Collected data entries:
====

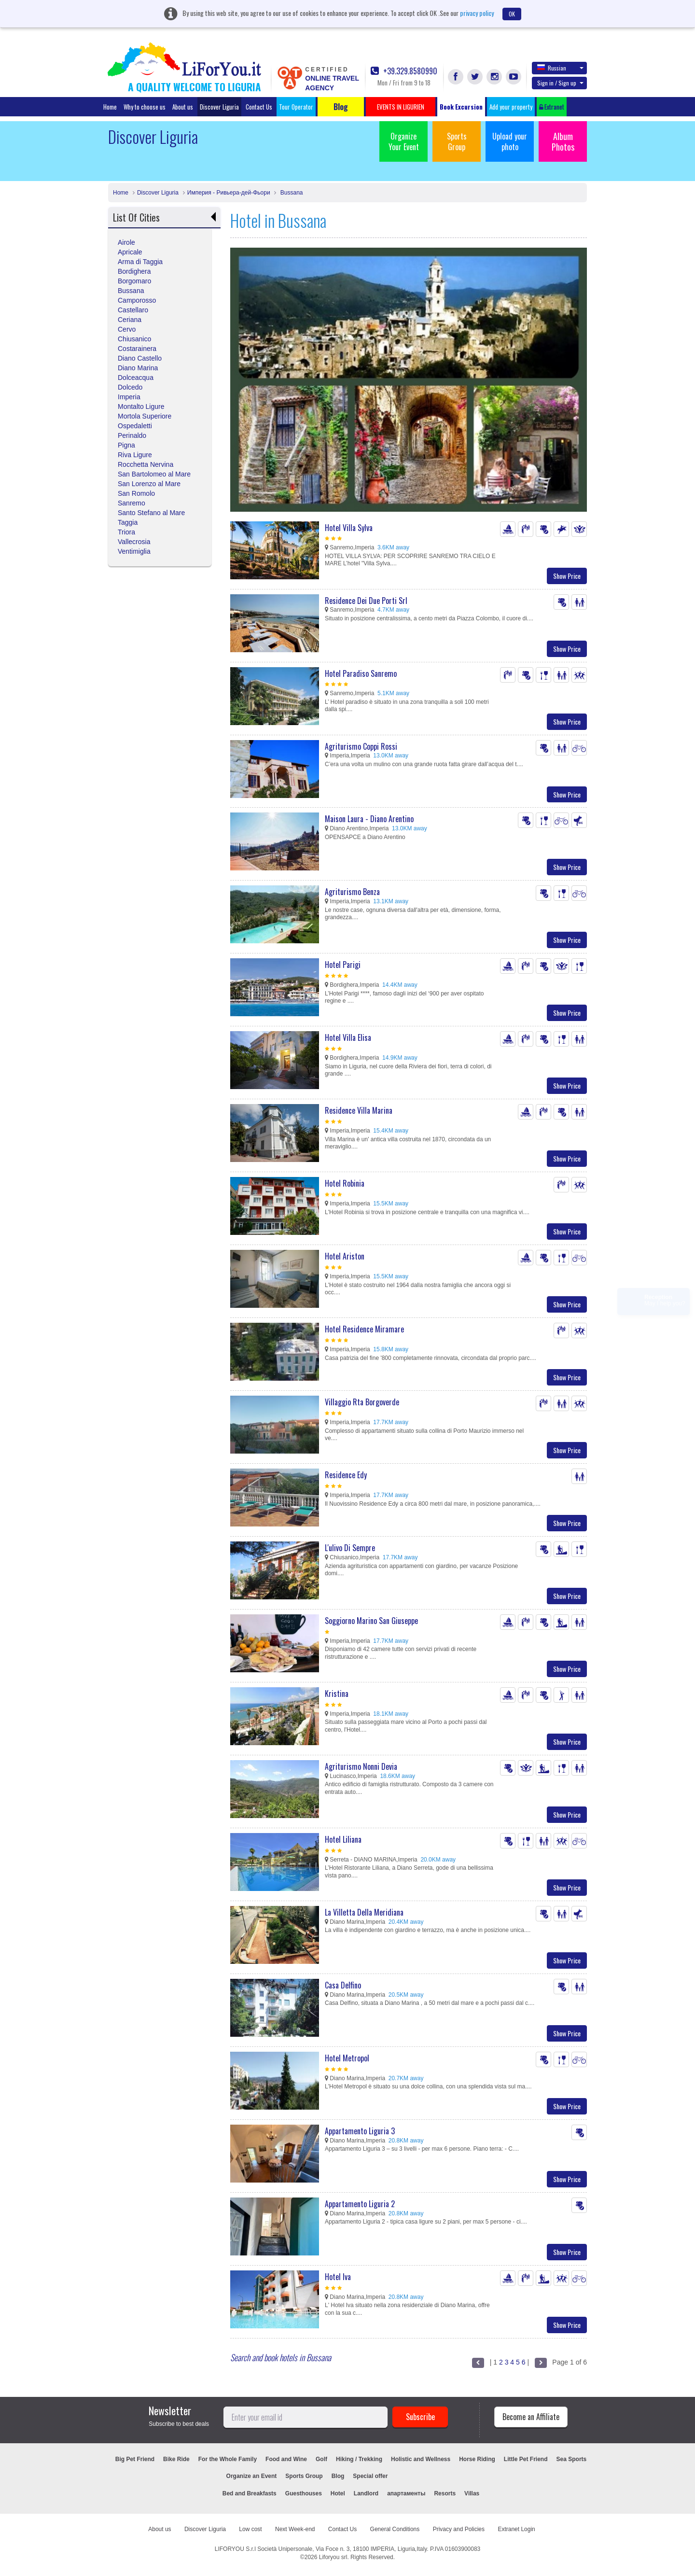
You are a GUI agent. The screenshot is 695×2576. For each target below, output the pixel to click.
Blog (338, 2476)
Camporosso (137, 300)
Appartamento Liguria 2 (360, 2204)
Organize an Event (251, 2476)
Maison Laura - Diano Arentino (369, 819)
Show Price (567, 576)
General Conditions (395, 2529)
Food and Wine (286, 2459)
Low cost (250, 2529)
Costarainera (137, 348)
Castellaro (133, 310)
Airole (126, 242)
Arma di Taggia (140, 262)
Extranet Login (516, 2529)
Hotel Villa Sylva (349, 527)
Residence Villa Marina (358, 1110)
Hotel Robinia (344, 1183)
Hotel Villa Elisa (348, 1037)
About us (182, 107)
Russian (560, 67)
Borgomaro (134, 281)
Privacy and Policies (459, 2529)
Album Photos (563, 141)
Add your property (510, 107)
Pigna (126, 445)
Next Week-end (295, 2529)
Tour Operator (296, 107)
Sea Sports (571, 2459)
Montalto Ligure (141, 406)
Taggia (128, 522)
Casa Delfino (343, 1985)
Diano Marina (138, 368)
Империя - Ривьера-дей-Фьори (228, 192)
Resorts (445, 2493)
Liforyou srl (333, 2557)
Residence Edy (346, 1475)
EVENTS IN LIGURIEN (435, 2476)
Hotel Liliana (343, 1839)
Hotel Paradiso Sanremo (361, 673)
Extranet (551, 107)
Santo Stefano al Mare (151, 513)
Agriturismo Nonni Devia (361, 1766)
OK (512, 14)
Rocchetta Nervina (145, 464)
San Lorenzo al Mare (149, 484)
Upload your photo (509, 141)
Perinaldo (132, 435)
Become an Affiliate (530, 2416)
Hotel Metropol (347, 2058)
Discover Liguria (219, 107)
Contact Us (259, 107)
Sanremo (131, 503)
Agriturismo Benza (352, 891)
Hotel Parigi (343, 964)
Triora (126, 532)
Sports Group (457, 141)
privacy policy (477, 13)
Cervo (127, 329)
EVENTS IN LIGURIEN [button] (400, 107)
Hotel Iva (338, 2276)
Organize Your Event (404, 141)
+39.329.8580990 (404, 71)
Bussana (290, 192)
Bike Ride (176, 2459)
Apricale (130, 252)
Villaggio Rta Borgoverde (362, 1402)
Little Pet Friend (526, 2459)
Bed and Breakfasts (249, 2493)
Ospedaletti (135, 426)
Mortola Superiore (144, 416)
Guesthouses (303, 2493)
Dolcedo (130, 387)
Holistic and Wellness (420, 2459)
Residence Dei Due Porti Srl (366, 600)
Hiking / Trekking (359, 2459)
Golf (321, 2459)
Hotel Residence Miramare (364, 1329)
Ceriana (129, 319)
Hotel (338, 2493)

====

→ Task objective:
One stretch of the lines above is wanted, from the line that contains "Album Photos (563, 141)" through the line that contains "San Lorenzo al Mare (149, 484)". Output it exactly.

→ Answer section:
Album Photos (563, 141)
Add your property (510, 107)
Pigna (126, 445)
Next Week-end (295, 2529)
Tour Operator (296, 107)
Sea Sports (571, 2459)
Montalto Ligure (141, 406)
Taggia (128, 522)
Casa Delfino (343, 1985)
Diano Marina (138, 368)
Империя - Ривьера-дей-Фьори (228, 192)
Resorts (445, 2493)
Liforyou srl (333, 2557)
Residence Edy (346, 1475)
EVENTS IN LIGURIEN (435, 2476)
Hotel Liliana (343, 1839)
Hotel Paradiso Sanremo (361, 673)
Extranet (551, 107)
Santo Stefano al Mare (151, 513)
Agriturismo Nonni Devia (361, 1766)
OK (512, 14)
Rocchetta Nervina (145, 464)
San Lorenzo al Mare (149, 484)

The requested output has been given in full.